Re: Rational culture of benevolence (was Ethics, responsability...)

GBurch1 (
Sun, 22 Mar 1998 11:13:21 EST

In a message dated 98-03-21 22:39:23 EST, Arjen Kamphuis wrote:

> I'll agree that the effectiveness of foreign aid may leave something to be
> desired (understatement), but saying that you should be in the place where
> you make the most money is (IMHO) a simplification.

Actually, I wasn't saying this, as I know you understood. To reiterate, I
find a real rational value in extending a culture of benevolence and, in most
cases (see below), that the most rational and moral way to do this is to look
for the most efficient means of achieving the end of extending benevolence.

> I always was thought that judgements as to what is 'better' were way beyond
> the reach of economics.

Actually, it's impossible to segregate the two inquiries and attempts to do so
in the past have failed miserably by paying too little heed to moral questions
on the one hand or economic realities on the other.

> >A first-world kid who
> >has never wielded a hammer, floundering around trying to
> >build a school in Zambia, may well be a waste.
> Or it may be a very educational experience of a type 1st-world universities
> don't offer. Down in the mud you learn a lot about organizing projects and
> effecient usage of (very limited) resources. But most of all you can learn
> to keep yourself and others going under difficult circumstances.
> Most '1st-world kids' don't do the actual hammer wielding of course but
> contribute their western knowledge or academic skills (that is, if they are
> serious about their aid). The people living in third-world countries are
> perfectly capable of digging a canal, designing a integrated irrigation
> system however may be beyond their capabilities (not suprising since many
> of them never had the opportunity to master reading and writing).

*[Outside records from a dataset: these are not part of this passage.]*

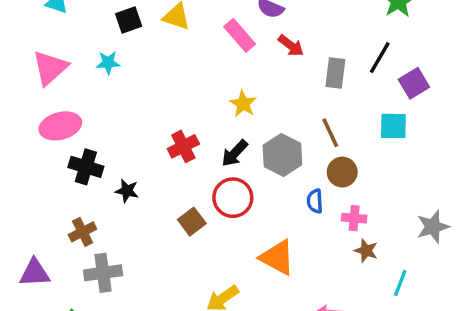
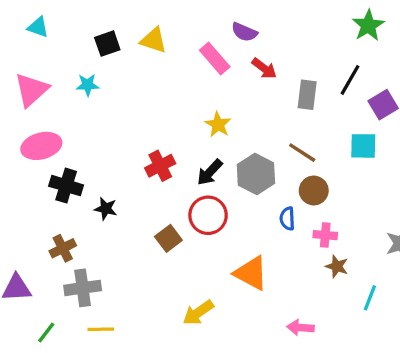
brown line: (330, 133) -> (302, 153), turned -32

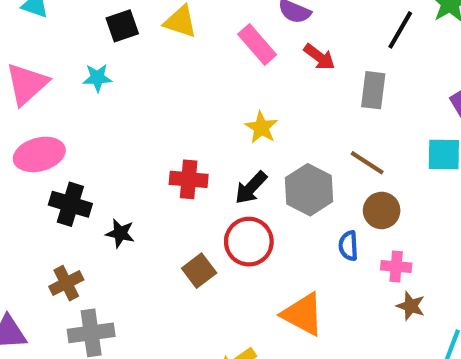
black line: (350, 80) -> (400, 30), moved
red cross: (160, 166) -> (189, 179), turned 32

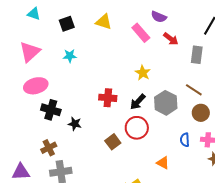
black square: (122, 26) -> (67, 24), moved
cyan star: (97, 78) -> (70, 56), moved
blue semicircle: (348, 246) -> (185, 140), moved
orange triangle: (303, 314) -> (163, 163), size x0.6

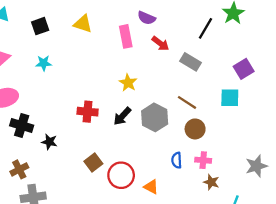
pink rectangle: (141, 33) -> (126, 36), turned 30
gray rectangle: (197, 55) -> (190, 62), turned -66
red circle: (137, 128) -> (121, 175), moved

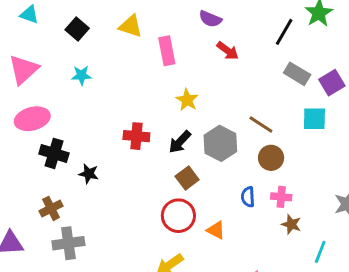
black square: (40, 26) -> (77, 29), turned -30
pink rectangle: (126, 36) -> (167, 51), moved
gray rectangle: (190, 62) -> (297, 74), moved
brown square: (93, 163) -> (187, 178), moved

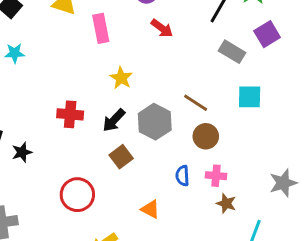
purple square: (332, 83) -> (267, 34), moved
black star: (89, 174) -> (22, 152), turned -30
red circle: (178, 216) -> (77, 195), moved

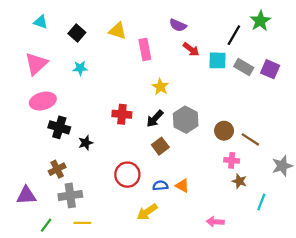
purple square: (267, 34) -> (270, 69), moved, turned -36
cyan square: (250, 97) -> (217, 60), moved
brown line: (196, 103) -> (250, 139), moved
blue semicircle: (182, 176) -> (160, 186), moved, turned 88

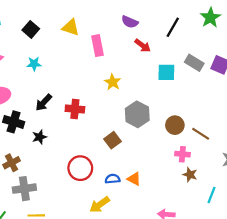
black line: (234, 35) -> (173, 27), moved
cyan square: (217, 60) -> (166, 72), moved
black arrow: (155, 119) -> (44, 103), moved

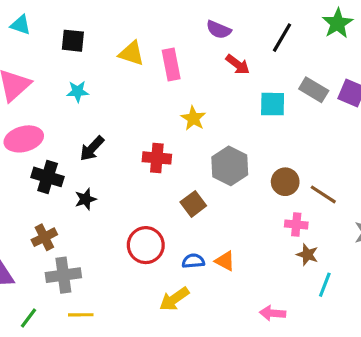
yellow triangle: (71, 27) -> (131, 53), moved
black square: (31, 29) -> (73, 41), turned -35
red cross: (75, 109) -> (157, 158), moved
cyan line: (211, 195) -> (325, 285), moved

Of course, the problem here is political. Most third world countries are
dominated by corrupt, centralized tyrannies. A bunch of idealistic first-
world liberal democrats really managing development projects is the last thing
such tyrants want. On the other hand, they probably instinctively sense the
ultimate futility and ineffectiveness of isolated donations of manual labor,
and therefore are more willing to allow the occasional case of sunburn in such

> >A skilled carpenter's donation of a season of
> >such work, though, may well be perfectly rational, as would
> >supporting that effort with a donation of capital by the first-world kid,
> >whose talents are more effectively employed as a computer programmer.
> I won't argue that the kid will become a better programmer through these
> kind of experiences but there's more to life than pumping C++ code. A
> change in environment, broadening her/his horizon might make for a
> stronger, self-sufficient and more balanced person. The effectiveness of an
> employee in the function of programmer is only partly due to his/her
> programming abilities, being able to teamwork and function under stress are
> just as important.

Here I think you have a very valuable point. First-worlders who gain no
experience of manual labor or poverty miss a lot: Direct personal experience
of such things gives one a lot of perspective (and a few handy skills) in
later life. I may be prejudiced, since I spent a few years in this way when I
was younger and feel richer for it now. Thus, I'm not contending that
spending some time pounding nails in Ecuador is a completely wasteful thing, I
just don't believe that in most instances such efforts have much real effect
on the worthwhile targets of philanthropy and benevolence involved.

Greg Burch <>----<>
Attorney ::: Director, Extropy Institute ::: Wilderness Guide -or-
"Good ideas are not adopted automatically. They must
be driven into practice with courageous impatience."